Supplied material ::

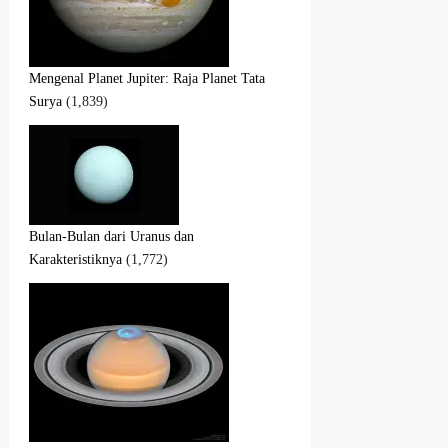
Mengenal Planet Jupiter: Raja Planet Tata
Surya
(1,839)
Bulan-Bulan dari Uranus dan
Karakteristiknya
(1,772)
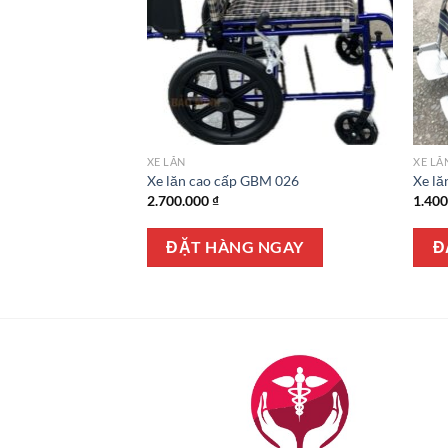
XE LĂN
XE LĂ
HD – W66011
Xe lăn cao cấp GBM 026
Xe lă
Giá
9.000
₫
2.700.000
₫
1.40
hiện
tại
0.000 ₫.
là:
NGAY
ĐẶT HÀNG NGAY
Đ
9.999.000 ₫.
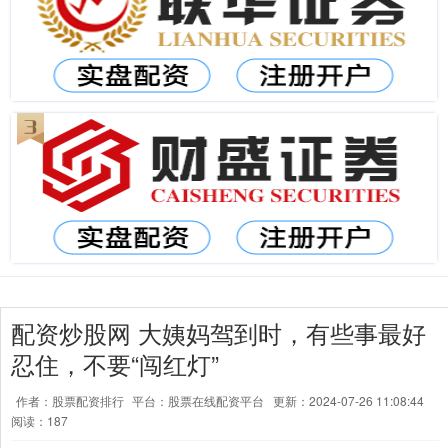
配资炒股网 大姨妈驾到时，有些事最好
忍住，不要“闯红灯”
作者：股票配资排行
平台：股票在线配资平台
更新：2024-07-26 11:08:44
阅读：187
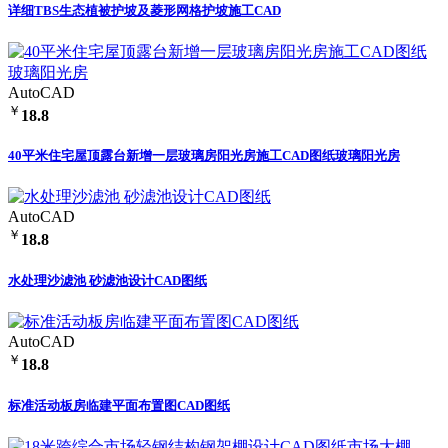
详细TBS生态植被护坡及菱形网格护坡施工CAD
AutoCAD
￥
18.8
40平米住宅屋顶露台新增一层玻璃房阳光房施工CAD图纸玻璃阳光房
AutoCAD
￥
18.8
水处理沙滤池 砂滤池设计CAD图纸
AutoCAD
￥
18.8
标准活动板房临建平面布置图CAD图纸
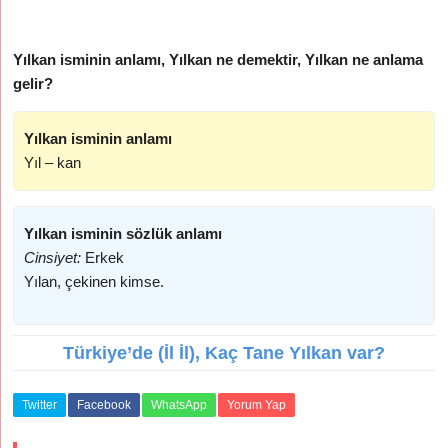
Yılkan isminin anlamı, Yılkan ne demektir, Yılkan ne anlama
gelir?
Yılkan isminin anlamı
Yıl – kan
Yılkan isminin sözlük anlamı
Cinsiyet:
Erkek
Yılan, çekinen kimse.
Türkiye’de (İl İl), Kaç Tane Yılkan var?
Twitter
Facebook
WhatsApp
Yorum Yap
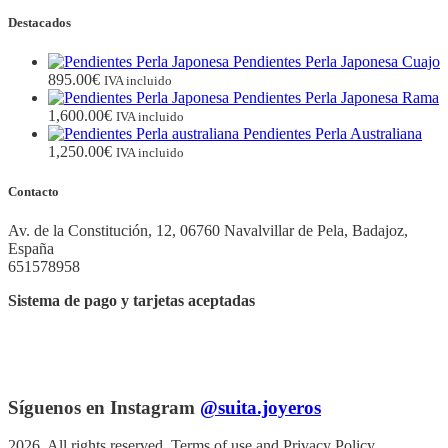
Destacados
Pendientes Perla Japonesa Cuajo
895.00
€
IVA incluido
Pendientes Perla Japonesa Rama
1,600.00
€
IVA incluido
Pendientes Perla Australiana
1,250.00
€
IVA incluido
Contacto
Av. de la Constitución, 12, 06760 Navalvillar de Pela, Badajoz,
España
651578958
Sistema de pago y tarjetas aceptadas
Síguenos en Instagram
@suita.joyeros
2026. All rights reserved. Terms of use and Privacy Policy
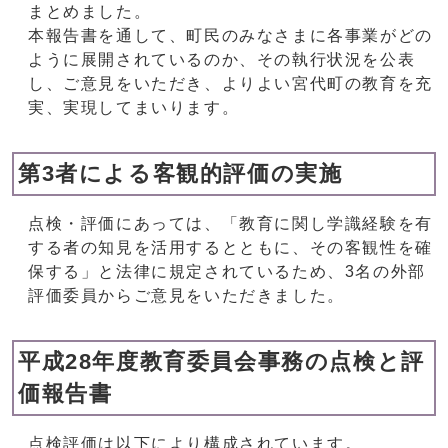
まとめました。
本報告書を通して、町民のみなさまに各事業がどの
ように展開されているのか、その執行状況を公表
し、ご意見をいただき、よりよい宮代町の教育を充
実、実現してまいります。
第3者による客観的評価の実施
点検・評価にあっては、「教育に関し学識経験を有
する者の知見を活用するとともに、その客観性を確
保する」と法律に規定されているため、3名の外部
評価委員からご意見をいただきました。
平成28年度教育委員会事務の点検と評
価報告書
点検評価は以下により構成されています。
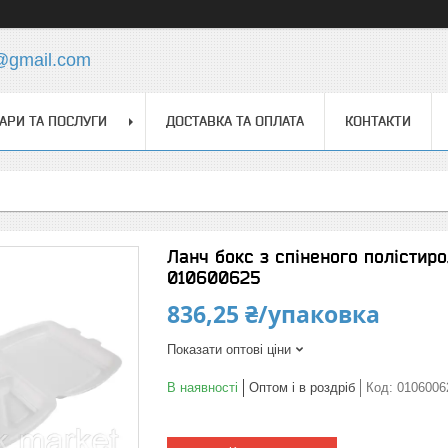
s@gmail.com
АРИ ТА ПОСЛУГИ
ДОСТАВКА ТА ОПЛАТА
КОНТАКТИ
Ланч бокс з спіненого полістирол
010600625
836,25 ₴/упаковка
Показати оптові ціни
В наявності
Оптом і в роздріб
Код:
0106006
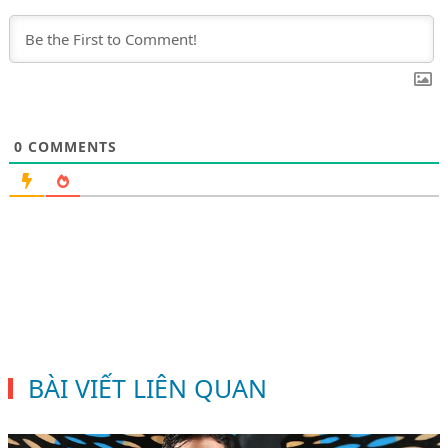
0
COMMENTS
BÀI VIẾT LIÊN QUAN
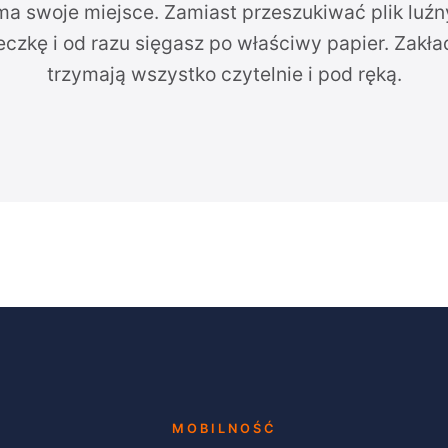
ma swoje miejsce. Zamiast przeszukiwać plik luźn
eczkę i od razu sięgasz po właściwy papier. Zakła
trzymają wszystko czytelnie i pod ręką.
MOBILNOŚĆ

About this exercise ::
Which lines of the records above hold the word "anlamı"? Copy each of them.

Response to the exercise ::
Yılkan isminin anlamı, Yılkan ne demektir, Yılkan ne anlama
Yılkan isminin anlamı
Yılkan isminin sözlük anlamı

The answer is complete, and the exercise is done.